Dziwny to rezerwat. Utworzony w 1960 roku na powierzchni 49 ha w celu ochrony lasu bukowego regla dolnego. Rezerwat jest bardzo źle oznaczony i przeciętny turysta nie zorientuje się kiedy wszedł do rezerwatu. U podnóża góry, na skraju lasu spotka potężne, pomnikowe jodły, jedne z największych w Beskidzie Małym, które jednak nie rosną w rezerwacie i są narażone na wycięcie, o czym świadczą pnie wyciętych drzew tuż obok. Całe zbocze, jak to już ostatnio powszechne w naszych górach, pocięte jest drogami-spychaczówkami.

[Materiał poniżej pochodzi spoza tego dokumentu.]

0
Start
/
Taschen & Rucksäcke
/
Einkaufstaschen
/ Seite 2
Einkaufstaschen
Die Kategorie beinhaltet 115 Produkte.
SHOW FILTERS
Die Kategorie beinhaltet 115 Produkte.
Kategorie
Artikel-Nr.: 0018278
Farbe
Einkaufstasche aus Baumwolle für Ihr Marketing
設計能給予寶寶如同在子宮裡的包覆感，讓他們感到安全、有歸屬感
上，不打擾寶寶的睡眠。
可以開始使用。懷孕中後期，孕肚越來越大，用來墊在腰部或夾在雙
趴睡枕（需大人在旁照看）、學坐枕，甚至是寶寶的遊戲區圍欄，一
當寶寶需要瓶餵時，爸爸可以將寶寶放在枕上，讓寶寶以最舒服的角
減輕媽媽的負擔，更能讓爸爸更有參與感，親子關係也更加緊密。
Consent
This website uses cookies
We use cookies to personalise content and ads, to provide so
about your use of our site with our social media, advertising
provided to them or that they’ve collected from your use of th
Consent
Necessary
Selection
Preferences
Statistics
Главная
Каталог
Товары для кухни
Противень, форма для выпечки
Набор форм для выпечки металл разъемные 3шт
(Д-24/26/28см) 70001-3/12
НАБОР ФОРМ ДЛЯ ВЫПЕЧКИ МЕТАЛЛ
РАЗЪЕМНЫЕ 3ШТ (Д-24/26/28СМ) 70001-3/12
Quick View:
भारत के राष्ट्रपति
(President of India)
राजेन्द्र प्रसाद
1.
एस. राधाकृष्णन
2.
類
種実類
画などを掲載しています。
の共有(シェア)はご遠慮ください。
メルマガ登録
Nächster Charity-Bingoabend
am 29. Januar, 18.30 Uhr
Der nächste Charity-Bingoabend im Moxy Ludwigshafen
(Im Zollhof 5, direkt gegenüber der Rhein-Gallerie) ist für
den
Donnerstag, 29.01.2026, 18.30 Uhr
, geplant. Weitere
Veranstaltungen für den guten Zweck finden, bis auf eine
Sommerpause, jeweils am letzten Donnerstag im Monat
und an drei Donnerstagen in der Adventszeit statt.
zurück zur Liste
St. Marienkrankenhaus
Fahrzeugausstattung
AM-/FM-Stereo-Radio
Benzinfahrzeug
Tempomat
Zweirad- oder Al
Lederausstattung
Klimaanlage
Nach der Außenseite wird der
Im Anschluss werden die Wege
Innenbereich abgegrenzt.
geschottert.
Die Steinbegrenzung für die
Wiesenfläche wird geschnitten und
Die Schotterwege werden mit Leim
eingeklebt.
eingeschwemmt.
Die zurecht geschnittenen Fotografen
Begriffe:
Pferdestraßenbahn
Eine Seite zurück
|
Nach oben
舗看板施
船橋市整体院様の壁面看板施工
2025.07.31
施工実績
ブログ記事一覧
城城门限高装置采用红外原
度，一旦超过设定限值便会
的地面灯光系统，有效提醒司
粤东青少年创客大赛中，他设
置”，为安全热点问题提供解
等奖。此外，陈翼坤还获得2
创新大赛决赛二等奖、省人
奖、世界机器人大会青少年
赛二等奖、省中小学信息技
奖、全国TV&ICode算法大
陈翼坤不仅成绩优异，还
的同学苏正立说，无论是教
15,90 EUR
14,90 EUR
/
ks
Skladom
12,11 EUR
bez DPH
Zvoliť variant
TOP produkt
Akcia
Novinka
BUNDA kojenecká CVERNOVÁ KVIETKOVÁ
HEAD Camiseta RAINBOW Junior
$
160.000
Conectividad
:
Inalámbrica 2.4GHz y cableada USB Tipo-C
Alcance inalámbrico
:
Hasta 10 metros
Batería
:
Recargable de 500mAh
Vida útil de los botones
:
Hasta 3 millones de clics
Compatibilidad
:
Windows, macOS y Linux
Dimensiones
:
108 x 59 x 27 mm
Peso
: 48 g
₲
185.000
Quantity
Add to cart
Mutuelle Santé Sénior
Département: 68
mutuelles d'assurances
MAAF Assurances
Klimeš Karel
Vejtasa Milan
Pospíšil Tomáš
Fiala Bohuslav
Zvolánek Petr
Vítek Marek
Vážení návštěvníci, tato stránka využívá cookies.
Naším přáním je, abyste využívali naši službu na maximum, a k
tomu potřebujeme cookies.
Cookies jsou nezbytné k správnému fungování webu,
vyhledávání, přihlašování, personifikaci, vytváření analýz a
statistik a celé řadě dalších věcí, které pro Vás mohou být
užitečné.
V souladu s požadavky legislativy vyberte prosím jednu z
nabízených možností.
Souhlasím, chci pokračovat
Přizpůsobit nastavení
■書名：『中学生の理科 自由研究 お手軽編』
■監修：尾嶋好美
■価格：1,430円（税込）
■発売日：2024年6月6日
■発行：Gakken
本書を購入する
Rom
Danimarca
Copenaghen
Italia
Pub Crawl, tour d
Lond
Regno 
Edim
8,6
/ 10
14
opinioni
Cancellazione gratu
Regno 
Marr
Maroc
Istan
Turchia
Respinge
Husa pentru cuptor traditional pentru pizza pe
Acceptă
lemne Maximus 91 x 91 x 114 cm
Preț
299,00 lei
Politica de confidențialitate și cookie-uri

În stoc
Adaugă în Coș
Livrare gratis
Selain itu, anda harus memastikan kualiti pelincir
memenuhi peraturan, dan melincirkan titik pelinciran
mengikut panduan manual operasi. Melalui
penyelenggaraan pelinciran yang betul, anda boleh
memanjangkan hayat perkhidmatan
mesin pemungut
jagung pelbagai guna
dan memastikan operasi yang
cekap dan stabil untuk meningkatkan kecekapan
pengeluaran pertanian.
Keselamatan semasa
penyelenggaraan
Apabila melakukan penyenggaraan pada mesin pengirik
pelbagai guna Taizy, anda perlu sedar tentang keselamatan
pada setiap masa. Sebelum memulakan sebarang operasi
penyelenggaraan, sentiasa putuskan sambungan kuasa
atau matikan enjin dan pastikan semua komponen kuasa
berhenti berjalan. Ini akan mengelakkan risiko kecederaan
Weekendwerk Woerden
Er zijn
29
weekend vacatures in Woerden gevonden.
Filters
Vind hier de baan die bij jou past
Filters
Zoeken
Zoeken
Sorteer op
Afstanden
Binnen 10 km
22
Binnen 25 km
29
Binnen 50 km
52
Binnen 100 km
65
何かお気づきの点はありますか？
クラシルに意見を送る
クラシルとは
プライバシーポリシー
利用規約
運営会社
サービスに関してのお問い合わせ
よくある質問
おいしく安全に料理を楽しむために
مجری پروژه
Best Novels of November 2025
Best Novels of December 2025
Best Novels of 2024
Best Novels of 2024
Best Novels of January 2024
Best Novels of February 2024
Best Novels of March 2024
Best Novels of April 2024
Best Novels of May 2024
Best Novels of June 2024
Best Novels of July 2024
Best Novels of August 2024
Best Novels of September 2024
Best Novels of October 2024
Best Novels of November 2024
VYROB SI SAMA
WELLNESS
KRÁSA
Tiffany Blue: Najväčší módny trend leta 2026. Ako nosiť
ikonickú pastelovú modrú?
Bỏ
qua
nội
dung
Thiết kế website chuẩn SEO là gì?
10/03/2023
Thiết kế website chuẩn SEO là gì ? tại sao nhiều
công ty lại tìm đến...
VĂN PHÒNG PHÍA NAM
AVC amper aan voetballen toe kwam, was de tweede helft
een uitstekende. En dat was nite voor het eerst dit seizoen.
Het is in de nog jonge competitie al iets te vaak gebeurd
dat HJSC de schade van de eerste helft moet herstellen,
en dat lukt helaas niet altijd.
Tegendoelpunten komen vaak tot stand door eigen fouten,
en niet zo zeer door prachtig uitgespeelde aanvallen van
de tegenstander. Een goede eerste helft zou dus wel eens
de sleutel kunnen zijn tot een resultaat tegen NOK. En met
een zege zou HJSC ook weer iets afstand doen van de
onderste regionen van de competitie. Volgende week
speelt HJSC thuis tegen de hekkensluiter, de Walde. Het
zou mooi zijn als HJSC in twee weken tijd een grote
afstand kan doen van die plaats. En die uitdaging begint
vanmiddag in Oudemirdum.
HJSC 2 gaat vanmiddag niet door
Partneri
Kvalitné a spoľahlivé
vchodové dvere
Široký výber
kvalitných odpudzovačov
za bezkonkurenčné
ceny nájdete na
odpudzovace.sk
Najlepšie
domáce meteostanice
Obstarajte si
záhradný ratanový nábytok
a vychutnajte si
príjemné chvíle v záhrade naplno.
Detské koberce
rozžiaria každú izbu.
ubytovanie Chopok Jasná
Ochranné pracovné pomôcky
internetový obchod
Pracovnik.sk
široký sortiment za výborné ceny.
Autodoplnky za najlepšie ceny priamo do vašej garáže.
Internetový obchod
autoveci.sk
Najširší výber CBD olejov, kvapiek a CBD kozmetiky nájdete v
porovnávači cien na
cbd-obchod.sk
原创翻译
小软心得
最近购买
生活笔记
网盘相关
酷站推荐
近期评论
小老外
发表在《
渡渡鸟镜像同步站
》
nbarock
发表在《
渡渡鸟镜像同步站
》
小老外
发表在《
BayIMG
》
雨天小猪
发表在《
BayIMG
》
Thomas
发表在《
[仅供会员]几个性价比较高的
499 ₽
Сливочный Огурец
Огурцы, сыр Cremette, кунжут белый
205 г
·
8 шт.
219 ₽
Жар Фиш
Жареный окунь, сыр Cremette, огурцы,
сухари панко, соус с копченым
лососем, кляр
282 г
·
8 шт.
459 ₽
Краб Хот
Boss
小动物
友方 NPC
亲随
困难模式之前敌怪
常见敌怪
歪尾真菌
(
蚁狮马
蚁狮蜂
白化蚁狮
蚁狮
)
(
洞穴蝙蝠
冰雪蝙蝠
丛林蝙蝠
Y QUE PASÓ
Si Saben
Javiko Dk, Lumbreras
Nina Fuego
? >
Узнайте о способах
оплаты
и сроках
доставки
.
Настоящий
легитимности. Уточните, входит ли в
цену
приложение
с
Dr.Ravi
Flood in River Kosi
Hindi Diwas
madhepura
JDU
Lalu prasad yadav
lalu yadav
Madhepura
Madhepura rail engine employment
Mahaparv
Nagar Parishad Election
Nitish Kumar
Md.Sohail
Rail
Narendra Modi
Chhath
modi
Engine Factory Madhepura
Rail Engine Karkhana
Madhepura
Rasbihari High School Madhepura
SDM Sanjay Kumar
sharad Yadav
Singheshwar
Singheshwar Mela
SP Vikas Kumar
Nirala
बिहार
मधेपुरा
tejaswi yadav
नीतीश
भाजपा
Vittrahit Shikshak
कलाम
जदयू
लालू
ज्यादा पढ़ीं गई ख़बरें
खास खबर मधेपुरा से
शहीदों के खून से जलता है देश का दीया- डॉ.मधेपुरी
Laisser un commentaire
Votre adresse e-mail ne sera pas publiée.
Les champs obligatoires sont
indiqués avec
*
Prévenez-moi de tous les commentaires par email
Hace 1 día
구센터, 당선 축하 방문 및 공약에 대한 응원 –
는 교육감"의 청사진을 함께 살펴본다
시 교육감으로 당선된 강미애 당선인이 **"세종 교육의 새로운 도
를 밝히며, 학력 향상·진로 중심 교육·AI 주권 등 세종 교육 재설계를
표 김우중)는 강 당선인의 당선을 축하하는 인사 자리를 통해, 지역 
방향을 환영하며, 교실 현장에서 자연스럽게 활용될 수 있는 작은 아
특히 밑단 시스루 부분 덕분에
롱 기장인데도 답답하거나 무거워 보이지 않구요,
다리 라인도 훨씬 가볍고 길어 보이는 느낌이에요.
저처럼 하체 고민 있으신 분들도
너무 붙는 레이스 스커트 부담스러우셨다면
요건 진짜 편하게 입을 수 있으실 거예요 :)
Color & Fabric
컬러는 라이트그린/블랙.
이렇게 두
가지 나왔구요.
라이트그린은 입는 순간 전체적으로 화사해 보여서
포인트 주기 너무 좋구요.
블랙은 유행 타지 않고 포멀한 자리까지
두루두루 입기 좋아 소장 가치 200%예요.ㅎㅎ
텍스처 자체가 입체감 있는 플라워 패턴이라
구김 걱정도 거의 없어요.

Kiedy już wejdzie się na obszar rezerwatu, poza kilkoma dostojnymi bukami wszędzie widać pnie po wyciętych drzewach (głównie bukach) i inne ślady gospodarki... Stosunkowo najmniej naruszony jest las na stromym zboczu nad samym potokiem i tam tylko znajduje się wyraźne oznaczenie granicy rezerwatu (ale też nie tabliczką, tylko podwójną linią, której znaczenie dla przeciętnego spacerowicza będzie nieznane). Nieliczne leżące i martwe drzewa, choć urocze, świadczą, że nie dano tu wielu drzewom dożyć do śmierci naturalnej.
Nieco dalej na wschód, na trudnodostępnym zboczu Beskidu rosną fragmenty pięknego lasu z dużym udziałem jawora. Te niedostępne miejsca znacznie bardziej przypominają naturalny las niż rezerwat "Szeroka".
Warto, żeby ekolodzy i przyrodnicy zajęli się tym obszarem, zanim nie będzie za późno. A rezerwat powinien otrzymać czytelne oznaczenia i powinien być faktycznie chroniony. Również pomnikowe jodły powinny bezwzględnie zostać szybko wpisane na listę pomników przyrody.
Na koniec wspomnę, że na mapach turystycznych rezerwat Szeroka jest rysowany gdzie indziej, niż faktycznie leży i o powierzchni dwukrotnie większej! Czy dla lepszego samopoczucia?